== Supplied data ==
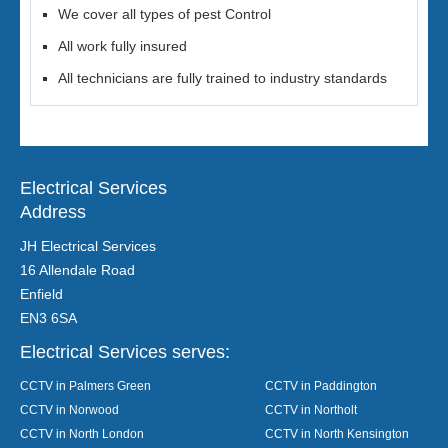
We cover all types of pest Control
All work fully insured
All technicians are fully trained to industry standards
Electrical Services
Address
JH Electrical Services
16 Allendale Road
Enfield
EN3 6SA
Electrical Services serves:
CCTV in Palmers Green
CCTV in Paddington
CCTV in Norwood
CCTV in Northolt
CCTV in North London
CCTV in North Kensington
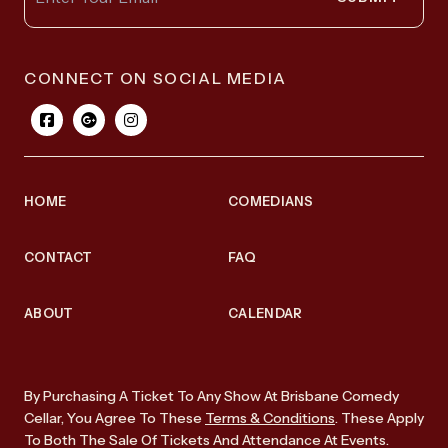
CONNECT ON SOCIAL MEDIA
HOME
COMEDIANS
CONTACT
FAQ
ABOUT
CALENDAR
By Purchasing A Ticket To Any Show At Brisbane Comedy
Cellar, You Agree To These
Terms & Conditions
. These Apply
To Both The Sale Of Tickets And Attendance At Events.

== Description of the task ==
Restate the entries above word for word, keeping pictures out of the copy.

== Task answer ==
We cover all types of pest Control
All work fully insured
All technicians are fully trained to industry standards
Electrical Services
Address
JH Electrical Services
16 Allendale Road
Enfield
EN3 6SA
Electrical Services serves:
CCTV in Palmers Green
CCTV in Paddington
CCTV in Norwood
CCTV in Northolt
CCTV in North London
CCTV in North Kensington
CONNECT ON SOCIAL MEDIA
HOME
COMEDIANS
CONTACT
FAQ
ABOUT
CALENDAR
By Purchasing A Ticket To Any Show At Brisbane Comedy
Cellar, You Agree To These
Terms & Conditions
. These Apply
To Both The Sale Of Tickets And Attendance At Events.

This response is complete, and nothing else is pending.